El amor que otros profesaban por mi cuerpo solo rivalizaba con mi odio ferviente hacia él. Amaban mi cuerpo porque en mi cuerpo vivía yo y yo era un espejo en el que todos veían reflejado algo que les pertenecía. Mi madre veía en mí su juventud. Mi padre veía al bebé que no lloraba. Mi hermana veía al recipiente de sus confidencias y mis amigas se veían a ellas mismas, más guapas y más listas que nunca a través de mis ojos.
Un recuerdo, un eco, un cáliz, un espejo. Eso era yo: vacía y sin sustancia. Bajo mi piel solamente existía polvo, silencio y un espantoso olor a cerrado. Y como fachada de esa casa abandonada, mi cuerpo feo y mediocre, con sus pechos pequeños, sus brazos cubiertos de vello y su postura de animal acorralado.
Odiaba todo sobre él, desde el color de mis ojos hasta el hueco escondido detrás de mis rodillas. De noche solo dormía tumbada boca arriba, porque solo así mi vientre era plano. Mi cara era, sin duda, lo peor. Un montón de carne regordeta y aplastada con una constante expresión de incomodidad.
La decisión, aunque radical, era sencilla: yo tenía que morir.
Así que una noche soñé que agarraba el cuchillo, que saltaba hacia el vacío y apuraba el bote de pastillas. De todas las maneras posibles acabé conmigo misma, porque detestaba a esa niña débil, triste y fea. No me molesté en enterrarla. Abandoné su cuerpo en una habitación vacía y eché la llave para así yo poder seguir existiendo.
De esta manera, dejé de ser un edificio vacío para ser uno embrujado, cargando siempre con mi propio fantasma.
Años más tarde, me paro desnuda en el mismo espejo frente al que tantas veces deseé desaparecer, y no veo en él a una persona sino a dos. Mirándome a los ojos, mi cuerpo de veinticinco años sonríe. Su piel parece suave y su expresión es mi expresión: tranquila, fuerte, sana. Junto a él hay un cadáver que me mira con desesperación. Me dice "quiéreme aunque esté muerta".

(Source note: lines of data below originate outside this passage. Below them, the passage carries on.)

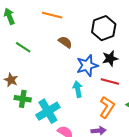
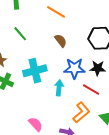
cyan cross: (48, 111) -> (35, 71), moved

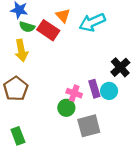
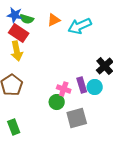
orange triangle: (63, 16) -> (54, 20), turned 48
green semicircle: (27, 27) -> (27, 19), moved
red rectangle: (48, 30) -> (19, 33), moved

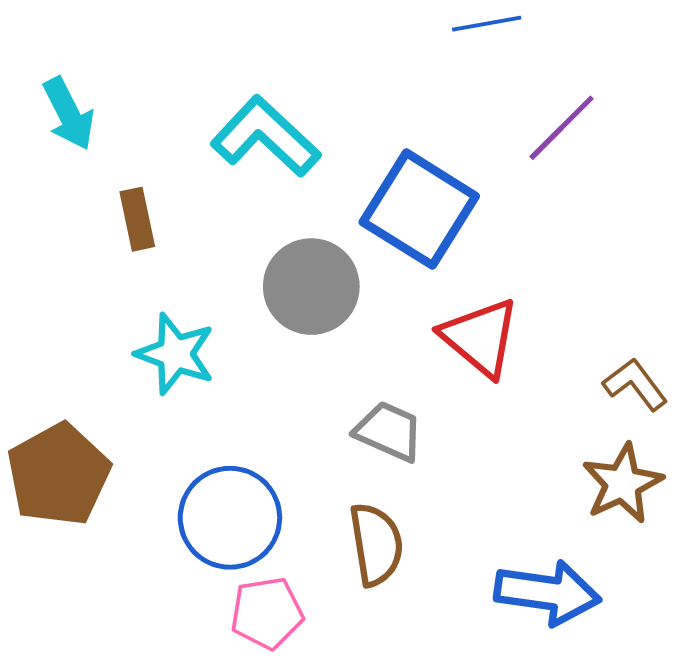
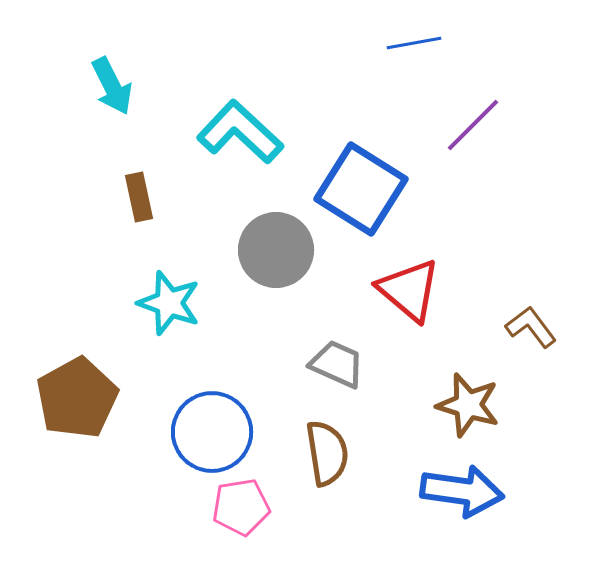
cyan arrow: (69, 114) -> (112, 86), moved
brown star: (623, 483) -> (468, 405), moved, turned -30

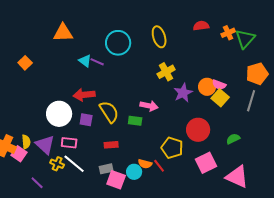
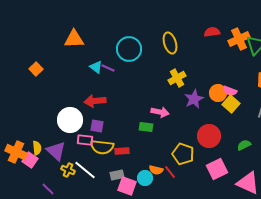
orange cross: (228, 33) -> (239, 39), size x1.5
yellow semicircle: (109, 112) -> (102, 147), moved, turned 130
pink rectangle: (69, 143) -> (85, 140), moved

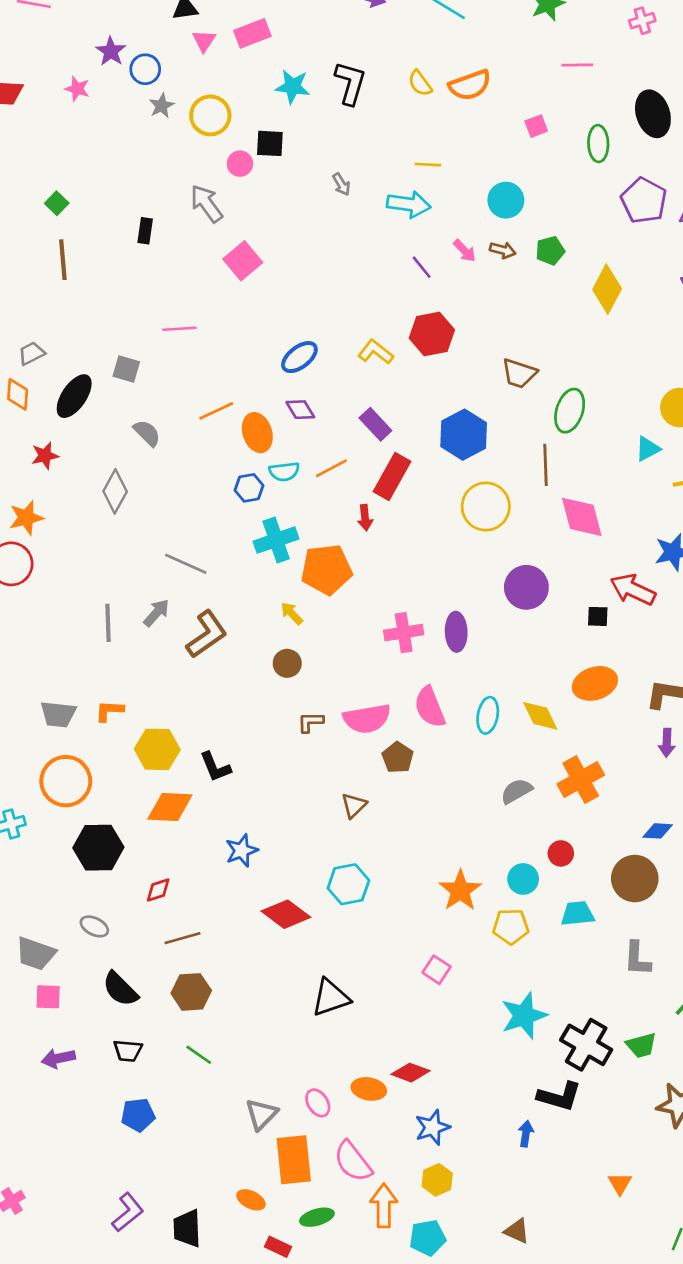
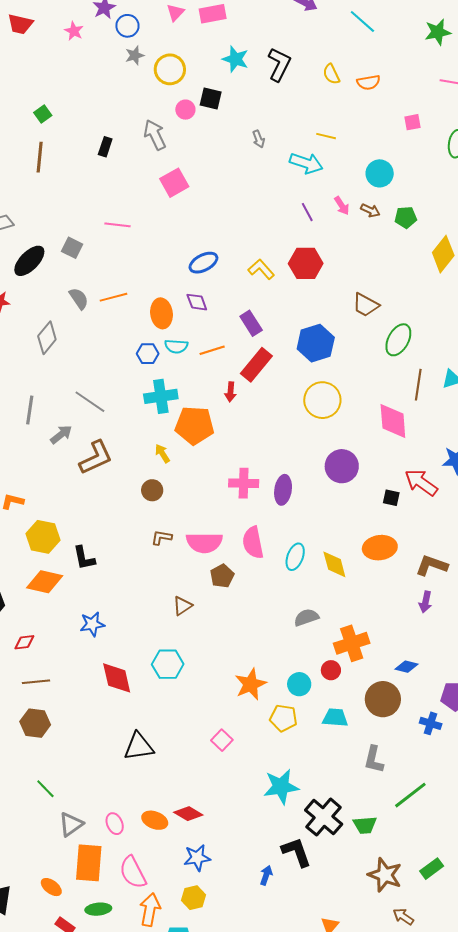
orange semicircle: (470, 85) -> (368, 82), size x0.7
orange line: (216, 411) -> (114, 297), moved
brown line: (545, 465) -> (418, 385), moved
gray line: (108, 623) -> (30, 410), moved
orange cross: (581, 780) -> (352, 643), moved
red diamond: (286, 914) -> (117, 678), turned 30
green line: (199, 1055) -> (45, 789), moved
black L-shape: (559, 1096) -> (296, 852), turned -136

Me dejo caer junto al cuerpo gris y medio podrido y estrecho hacia él mis brazos. Lo aprieto contra mi pecho, lo lleno de besos. "Te quiero, te quiero, te quiero." El cadáver y yo lloramos y ambos tenemos la misma cara. Nuestro reflejo es el de un animal mitológico con dos cabezas, una viva y otra muerta. Yo acaricio el cabello, tan largo, de la niña triste que fui y le suplico que me perdone, pero hay demasiados fantasmas entre nosotras, y todos demandan ser vistos.

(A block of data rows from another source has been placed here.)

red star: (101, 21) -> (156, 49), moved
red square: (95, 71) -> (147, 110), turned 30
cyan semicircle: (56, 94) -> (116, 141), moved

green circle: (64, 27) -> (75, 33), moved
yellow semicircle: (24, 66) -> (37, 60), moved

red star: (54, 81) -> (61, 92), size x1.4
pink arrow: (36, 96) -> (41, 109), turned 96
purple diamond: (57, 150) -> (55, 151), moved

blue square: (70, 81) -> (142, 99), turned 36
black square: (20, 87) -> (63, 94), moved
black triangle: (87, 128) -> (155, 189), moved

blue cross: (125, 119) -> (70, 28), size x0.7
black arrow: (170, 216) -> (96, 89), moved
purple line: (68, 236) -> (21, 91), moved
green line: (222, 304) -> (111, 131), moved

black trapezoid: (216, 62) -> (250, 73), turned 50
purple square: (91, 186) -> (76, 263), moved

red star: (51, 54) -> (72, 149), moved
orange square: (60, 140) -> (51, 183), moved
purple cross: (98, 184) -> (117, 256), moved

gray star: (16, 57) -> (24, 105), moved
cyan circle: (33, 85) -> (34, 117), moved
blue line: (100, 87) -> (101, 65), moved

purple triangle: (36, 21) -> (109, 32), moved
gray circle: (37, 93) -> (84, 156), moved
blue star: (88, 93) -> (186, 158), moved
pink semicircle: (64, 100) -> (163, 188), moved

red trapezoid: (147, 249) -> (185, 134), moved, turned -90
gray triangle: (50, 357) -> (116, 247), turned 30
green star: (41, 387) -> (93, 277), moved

Hay una niña en pijama que nos mira con ojos brillantes y labios temblorosos, haciendo un esfuerzo inmenso por no llorar. Lleva con ella un monito de peluche al que abraza contra su pecho como un escudo. Hay también una mujer adulta con las facciones sin terminar, como un boceto, y podría estar sonriendo como llorando porque su expresión es una constante incógnita entre la euforia y el pánico. Del mismo modo que la niña acuna a su monito y yo a mi cadáver, la mujer se abraza a sí misma con fuerza, como sufriendo la ausencia de un peso que no existe. Intento no verla, pues ella no ha ocurrido aún, y me centro en mis ojos, en el presente, y en disculparme con mi pasado. Trato de brindar sosiego al cadáver, jurándole que siempre fue hermosa. Miro a la niña, le digo que ella nunca tuvo la culpa de nada y le extiendo mi mano para que se una a nuestro abrazo. Su cuerpo pequeño encaja perfectamente entre mi vida y mi suicidio.

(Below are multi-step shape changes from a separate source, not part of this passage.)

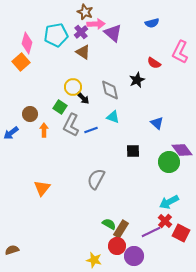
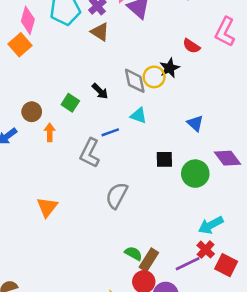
yellow circle: (73, 87) -> (154, 77), moved
gray L-shape: (71, 125) -> (90, 153), moved
green circle: (169, 162) -> (195, 174), moved

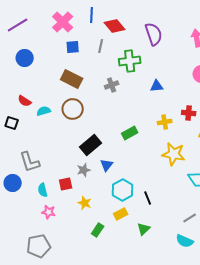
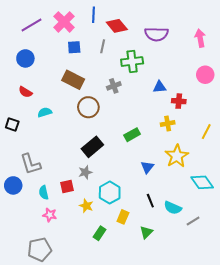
purple line: (18, 25) -> (31, 25), moved
purple semicircle: (154, 34) -> (156, 34), turned 110
red semicircle: (25, 101) -> (25, 92), moved
brown circle: (73, 109) -> (88, 107), moved
red cross: (189, 113) -> (179, 101), moved
yellow star: (174, 154) -> (177, 156), turned 30
blue triangle: (107, 165) -> (147, 167), moved
cyan hexagon: (123, 190) -> (110, 193), moved
yellow rectangle: (121, 214) -> (123, 217), turned -40
cyan semicircle: (185, 241) -> (173, 208), moved

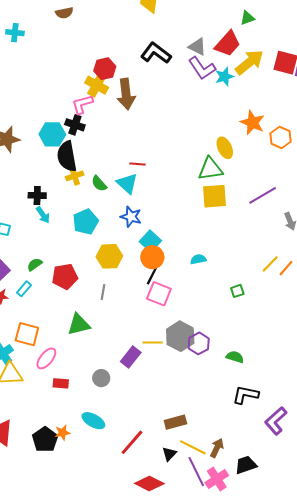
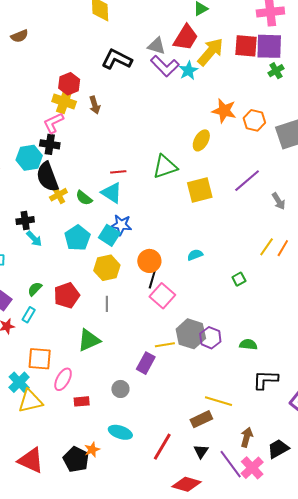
brown arrow: (126, 94) -> (95, 105), size x0.6
yellow ellipse: (225, 148) -> (201, 140), turned 65
green triangle: (210, 169) -> (165, 167), moved
cyan square: (150, 241) -> (109, 235), moved
pink square: (159, 294) -> (162, 296), turned 30
yellow line: (193, 447) -> (218, 401), moved

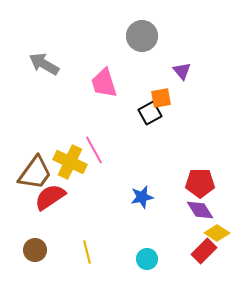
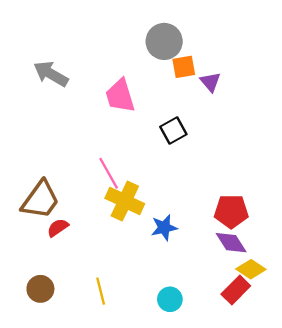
orange square: (161, 98) -> (184, 67), moved
yellow cross: (70, 162) -> (125, 201), moved
red semicircle: (50, 197) -> (58, 228), size x0.6

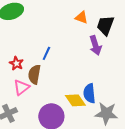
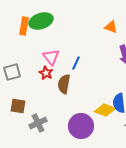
pink triangle: (21, 87) -> (51, 57), moved, turned -30
yellow diamond: (75, 100) -> (105, 110), turned -35

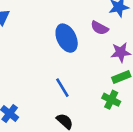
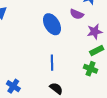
blue line: (62, 88) -> (52, 63), turned 35

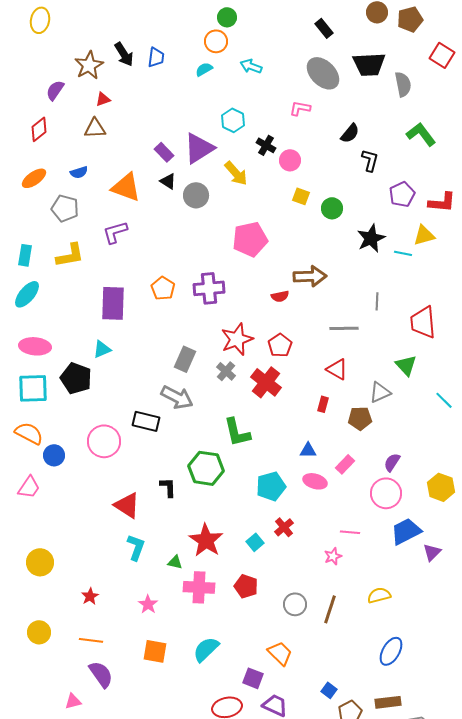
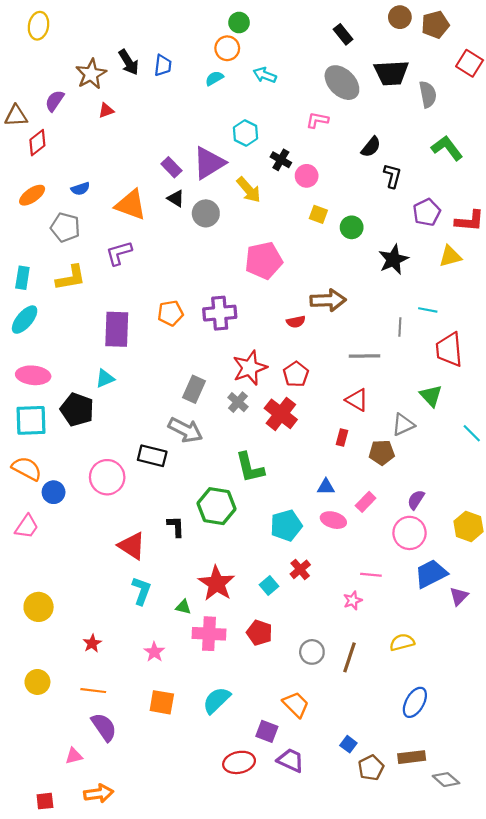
brown triangle: (95, 128) -> (16, 116), moved
cyan line: (403, 253) -> (428, 310), moved
orange pentagon: (163, 288) -> (170, 313), turned 30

Así, con las tres juntas, apretadas hasta volver a ser un todo, el cadáver de mi cuerpo de dieciocho años parece más vivo, y la niña sonríe porque el miedo a llorar se ha desvanecido. El fantasma de la mujer adulta, y con ella mis miedos futuros, se retira silencioso. Este momento es del pasado y del presente reencontrándose, perdonándose.